Spooner Generations

Descendants of John SPOONER

Notes


2. John SPOONER

Portrait of John Spooner, 1763
by John Singleton Copley, 1738-1815

Oil on Canvas, 30 x 25 3/4 in. (76.2 x 65.4 cm)
Signed and dated at lower right; J. S. Copley/Pinx 1763
Bequest of Nancy Susan Reynolds

The merchant John Spooner sat for this portrait one year after his second marriage to Margaret Oliver, whose family was one of the wealthiest and most influential in Boston. Her father, Andrew Oliver (1706-1774), served as Secretary of Massachusetts from 1756 to 1771, and then as Lieutenant Governor under his brother-in-law Thomas Hutchenson (1711-1780), the last royal governor of the colony. Born in 1728, John Spooner was the son of John and Elizabeth Wells Spooner. His first wife was Hannah, the eldest daughter of John Jones of Boston, whom he married in 1756.1 This portrait was probably precipitated by John Spooner's marriage to Margaret Oliver in 1762 or by the birth of their son the following year.

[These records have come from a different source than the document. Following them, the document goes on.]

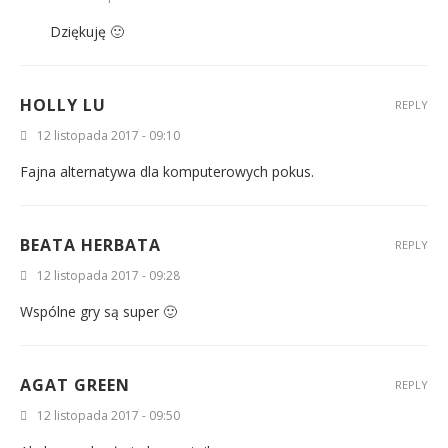
Dziękuję 🙂
HOLLY LU
REPLY
12 listopada 2017 - 09:10
Fajna alternatywa dla komputerowych pokus.
BEATA HERBATA
REPLY
12 listopada 2017 - 09:28
Wspólne gry są super 🙂
AGAT GREEN
REPLY
12 listopada 2017 - 09:50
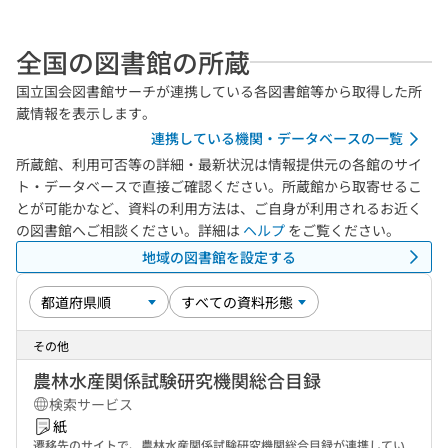
全国の図書館の所蔵
国立国会図書館サーチが連携している各図書館等から取得した所
蔵情報を表示します。
連携している機関・データベースの一覧
所蔵館、利用可否等の詳細・最新状況は情報提供元の各館のサイ
ト・データベースで直接ご確認ください。所蔵館から取寄せるこ
とが可能かなど、資料の利用方法は、ご自身が利用されるお近く
の図書館へご相談ください。詳細は
ヘルプ
をご覧ください。
地域の図書館を設定する
その他
農林水産関係試験研究機関総合目録
検索サービス
紙
遷移先のサイトで、農林水産関係試験研究機関総合目録が連携してい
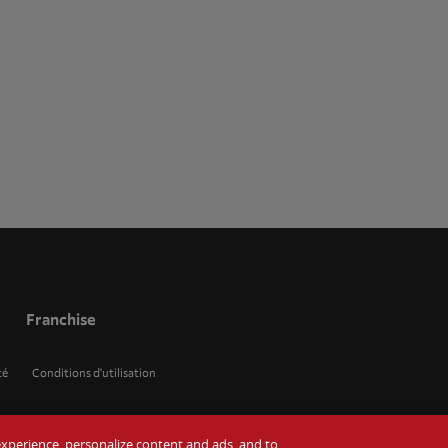
Franchise
té
Conditions d'utilisation
r experience, personalize content and ads, and to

Like the majority of Copley's sitters, John Spooner was a Congregationalist and had a median income of one hundred to five hundred pounds per year. He was also a High Tory and therefore shared political sympathies with the Oliver family, who by the mid-1760s, had begun to receive threats from the radicals.


10. Andrew SPOONER

[spooner.FTW]

"Andrew Spooner was educated in England, returned to America, and married Ann Howard in Newport, Rhode Island, June 16, 1787. The had a daughter. . .and a son . . . Andrew Spooner's wife Ann died in 1791, and in 1798 he married Elizabeth Sparhawk, who died in 1800 . . ." Letter from Andrew Oliver, Jr., Director, Museum Program, National Endowment for the Arts, Washington, C. C., to Barbara Millhouse, October 27, 1987.


Bathsheba RUGGLES

[spooner.FTW]

Memoirs of the Leonard, Thompson and Haskell Families Author: Caroline Goodenough

Dea. Roger and Joanna Haskell had seven children; there was twenty years difference in the ages of the first and last of these. While the parsonage was being built, this family took as a boarder, Rev. Timothy Ruggles, who had to supply the glass and nails for his new home. This famous minister is so closely connected with our Haskell ancestors that we must digress from our story to speak of him and his twelve children, six of whom settled in the town of Hardwick of which Reverend Timothy was a promoter. His most famous son was Brigadier General Timothy Ruggles, Jr., a graduate of Harvard in 1736, who married Bathsheba Newcomb. Timothy, Jr., once as a practical joke succeeded in getting a law passed "that all men who owned swine should have their noses ringed." He became a noted Tory leader and was a member of the Mandamus Council in 1774. He was obliged to escape to Halifax, where his sons followed him into exile. His daughters married men on the side of the Colonists and never saw their father again. Timothy's property was confiscated, but this was a small calamity beside the heavy tidings which came to him in Halifax that his beautiful married daughter, Bathsheba Spooner, named for her mother, had been hung in 1778 for complicity in the murder of her husband through love for another man. Bathsheba was the last woman hung in Massachusetts, and is buried on the beautiful Andrew Green Estate near Worcester. Her grandfather, the old Rochester minister, Timethy Ruggles, Sr., had happily died ten years before this tragedy occured.